Camouflage continued to block the path. ‘Don’t fuck with me.’ He swung at Fred again, and pulled at his lapel.
The lapel tore as Fred pulled away. When Camouflage staggered for a second, Fred kicked him under the kneecap and ran.
‘You come back here, you fucker. I ain’t through with you. I ain’t through with you.’
A Diet Dr Pepper can sailed past him. There were groans from one voice, and laughter from another, but there were no pursuing footsteps. Fred loped on until he was out of breath. The kick had thrown off his shoe; the exposed foot hurt already from the asphalt path. On the positive side, he was still aimed towards VIMNUT.
A car pulled over to the kerb ahead of him. The car was big, rusty and battered. For a terrible moment, Fred thought Camouflage and his friends had caught up with him. But it was a white workman, his car half-full of strips of iron. The car smelt strongly of whisky.

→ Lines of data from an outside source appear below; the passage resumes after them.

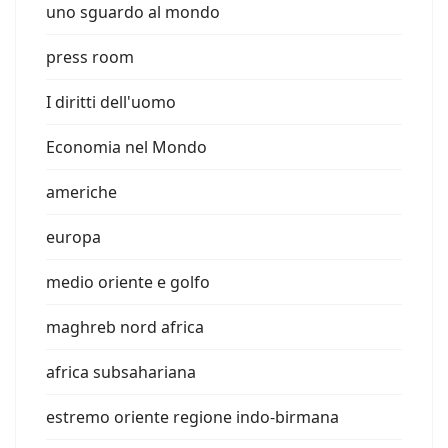
uno sguardo al mondo
press room
I diritti dell'uomo
Economia nel Mondo
americhe
europa
medio oriente e golfo
maghreb nord africa
africa subsahariana
estremo oriente regione indo-birmana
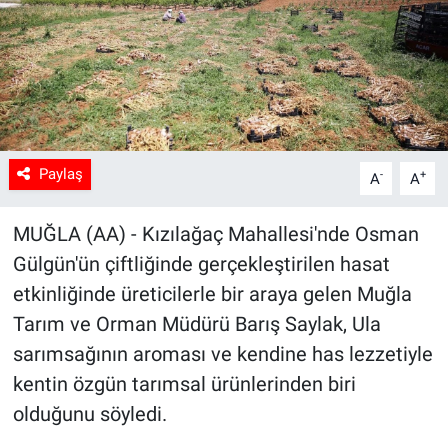
Sağlık
Spor
Yaşam
Paylaş
-
+
A
A
Tarım
MUĞLA (AA) - Kızılağaç Mahallesi'nde Osman
Gülgün'ün çiftliğinde gerçekleştirilen hasat
etkinliğinde üreticilerle bir araya gelen Muğla
Tarım ve Orman Müdürü Barış Saylak, Ula
sarımsağının aroması ve kendine has lezzetiyle
kentin özgün tarımsal ürünlerinden biri
olduğunu söyledi.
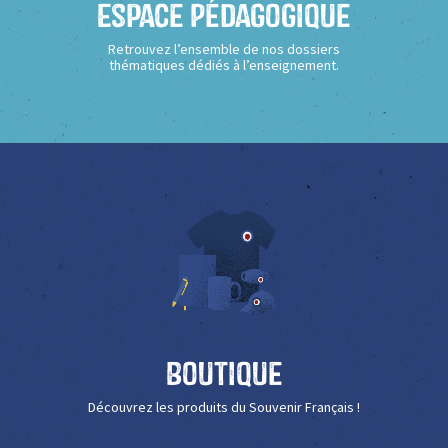
Espace Pédagogique
Retrouvez l’ensemble de nos dossiers
thématiques dédiés à l’enseignement.
Boutique
Découvrez les produits du Souvenir Français !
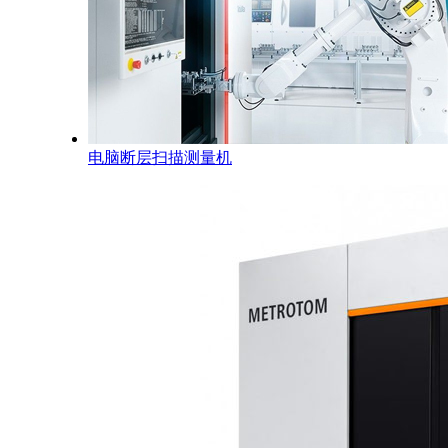
电脑断层扫描测量机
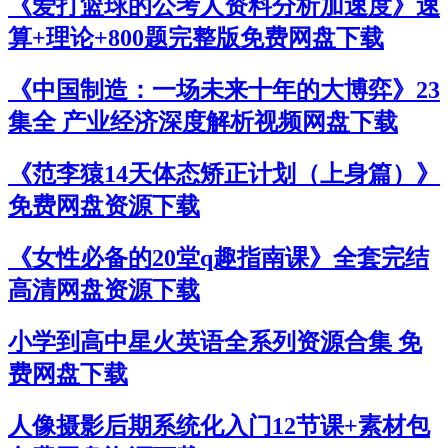
《爱打篮球的公考人资料分析加速度》速
算+理论+800题完整版免费网盘下载
《中国制造：一场未来十年的大博弈》23
集全 产业经济深度解析视频网盘下载
《范李猿14天体态矫正计划（上身篇）》
免费网盘资源下载
《女性必备的20堂q趣指南课》全套完结
高清网盘资源下载
小学到高中星火英语全系列资源合集 免
费网盘下载
人像摄影后期系统化入门12节课+素材包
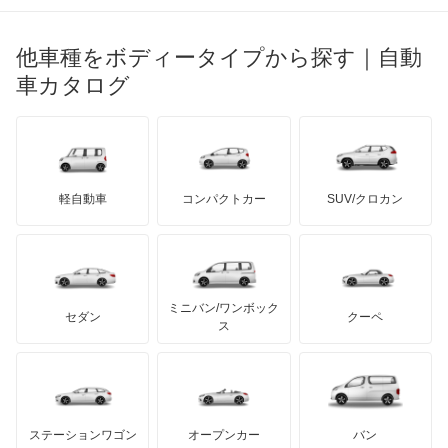
ブガッティ
光岡自動車
Vクラス
メルセデス・ベンツ
デーウ
もっと見る
マーキュリー
BYD
ロータス
ランチア
他車種をボディータイプから探す｜自動
日産ディーゼル
もっと見る
Xクラス
マイバッハ
キア
リンカーン
プロトン
車カタログ
ローバー
ランボルギーニ
日野自動車
ゲレンデヴァーゲン
ブラバス
サンヨン
デロリアン
TD
ロールスロイス
デトマソ
三菱ふそう
スプリンター
ミニ
ADモータース
サリーン
ドンカーブート
ジネッタ
アバルト
軽自動車
コンパクトカー
SUV/クロカン
UDトラックス
トランスポーター
アルテガ
プリムス
バーキン
もっと見る
ケータハム
イノチェンティ
レクサス
バネオ
テスラ
セアト
もっと見る
カーボディーズ
もっと見る
アキュラ
ビアノ
ミニバン/ワンボック
ジープ
KTM
セダン
クーペ
モーガン
ス
ベンツ ウニモグ
もっと見る
ダッジ
アルテガ
バンデンプラス
ミディアムクラス
GMC
マクラーレン
もっと見る
ステーションワゴン
オープンカー
バン
ミディアムクラスワゴン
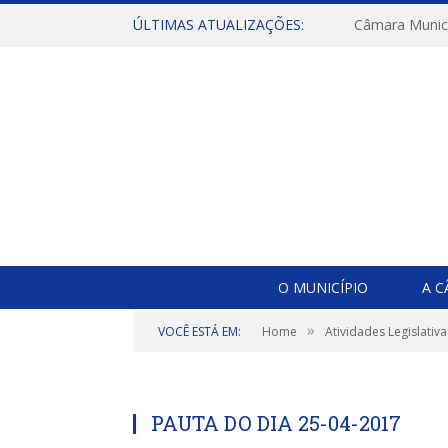
ÚLTIMAS ATUALIZAÇÕES:
O MUNICÍPIO
A 
»
VOCÊ ESTÁ EM:
Home
Atividades Legislativa
PAUTA DO DIA 25-04-2017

‘VIMNUT? Sure, I go past it. Watch your head there. If I got to stop sudden, you better duck down – that stuff can slide forward and take your head right off, there.’
The whisky man introduced himself as Vern. He said that it was his job to install sheet rock in new houses. The strips of iron were used to hold sheet rock in place. Watch your head.
Fred recalled that Talos had a hole in his foot, too. And a single vein, running up to his head. When they pulled the plug from Talos’ heel, the ichor ran out, and he was dead.
Maybe Talos was some kind of steam-powered catapult. That would explain the rock-throwing, and why he was searing hot to the touch. When they let the water and steam out, he came to a stop.
Or could Talos be a volcano? Fred was not a scholar, and he found it irritating not to have exact answers. He didn’t want a plausible hypothesis; he wanted truth, immediate and complete, as in a dream.